The opportunity is to mock Trump, which will goad him into ever more crazy behavior. In turn, that will eat away at the facade that got him into the White House.
. . . . .
By going into high dudgeon when Trump starts a tweetstorm, the Democrats only deepen Trump’s ties to these voters. Their smug responses virtually force news organizations into pointless “is he, or isn’t he, a racist” coverage.
Trump wins this game because he designed it. He decides when to move the pieces. He writes the rules. His task is to get his critics and opponents to alienate voters, driving them to him. He’s good at his own game.
A Better Game
A smarter strategy? Stop playing Donald’s game. Stop being reactive. Start making Trump play your game. Instead, learn to be political entrepreneurs—see a need and fill it.
Democrats should create their own game, one where America wins by goading Donald into ever crazier conduct. How? By forcing him to deal with what he cannot stand—poking fun at his foibles. He doesn’t know how to respond to a smart one-liner, a well-crafted joke, a disarming parody.

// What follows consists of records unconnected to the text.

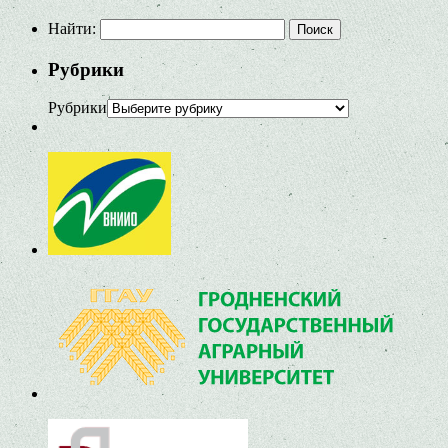
Найти:
Рубрики
Рубрики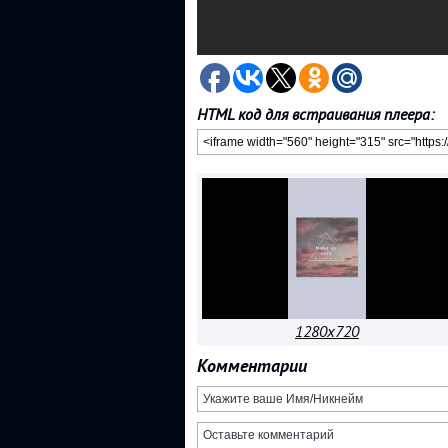
HTML код для встраивания плеера:
1280x720
Комментарии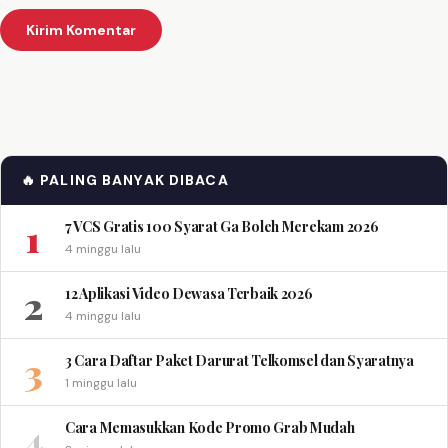
🔥 PALING BANYAK DIBACA
1
7 VCS Gratis 100 Syarat Ga Boleh Merekam 2026
4 minggu lalu
2
12 Aplikasi Video Dewasa Terbaik 2026
4 minggu lalu
3
3 Cara Daftar Paket Darurat Telkomsel dan Syaratnya
1 minggu lalu
4
Cara Memasukkan Kode Promo Grab Mudah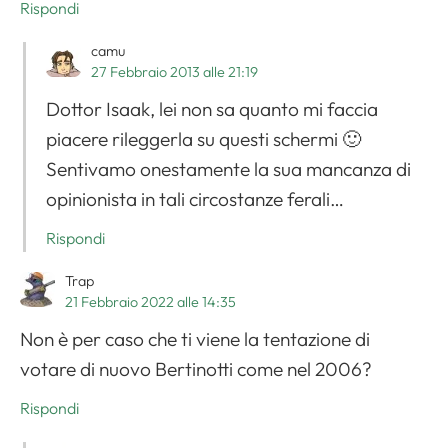
Rispondi
camu
27 Febbraio 2013 alle 21:19
Dottor Isaak, lei non sa quanto mi faccia
piacere rileggerla su questi schermi 🙂
Sentivamo onestamente la sua mancanza di
opinionista in tali circostanze ferali…
Rispondi
Trap
21 Febbraio 2022 alle 14:35
Non è per caso che ti viene la tentazione di
votare di nuovo Bertinotti come nel 2006?
Rispondi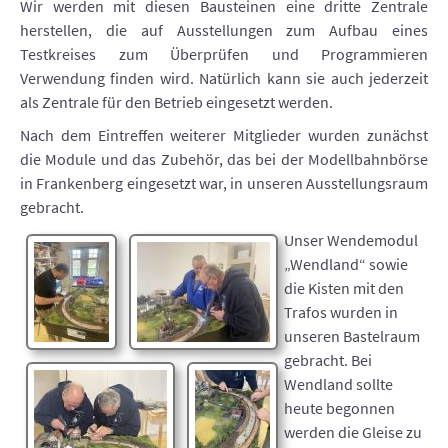
Wir werden mit diesen Bausteinen eine dritte Zentrale
herstellen, die auf Ausstellungen zum Aufbau eines
Testkreises zum Überprüfen und Programmieren
Verwendung finden wird. Natürlich kann sie auch jederzeit
als Zentrale für den Betrieb eingesetzt werden.
Nach dem Eintreffen weiterer Mitglieder wurden zunächst
die Module und das Zubehör, das bei der Modellbahnbörse
in Frankenberg eingesetzt war, in unseren Ausstellungsraum
gebracht.
Unser Wendemodul
„Wendland“ sowie
die Kisten mit den
Trafos wurden in
unseren Bastelraum
gebracht. Bei
Wendland sollte
heute begonnen
werden die Gleise zu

Let’s call this new game Fun With Donald. The keys to winning are humor and class.
I don’t know if I’m very good at humour. I mean, I know I have a lively sense of humour when people at work so often remark on it and it doesn’t come out very often when I’m writing serious stuff. (On occasion I do resort to irony or puns or tongue in cheek but I don’t think many readers notice: no voice inflections or facial expressions to alert the audience to what they’re hearing.) And I have found it easier to simply delete and ban jerks. Maybe I could do better. But as Dr Raynes-Goldie above pointed out, it’s not easy for most people.
Anyway, I tried to think about how one might respond to the following:
Maybe respond with something along the lines of treating Trump’s comment as a “genuine” expression of concern and part of an interest in taking positive action to fix the problems. . . . Humour has to come spontaneously, though, surely. As Clayton appears to suggest, this is the time to fall in behind the clowns, the king’s fools, the comedians, the limerick master.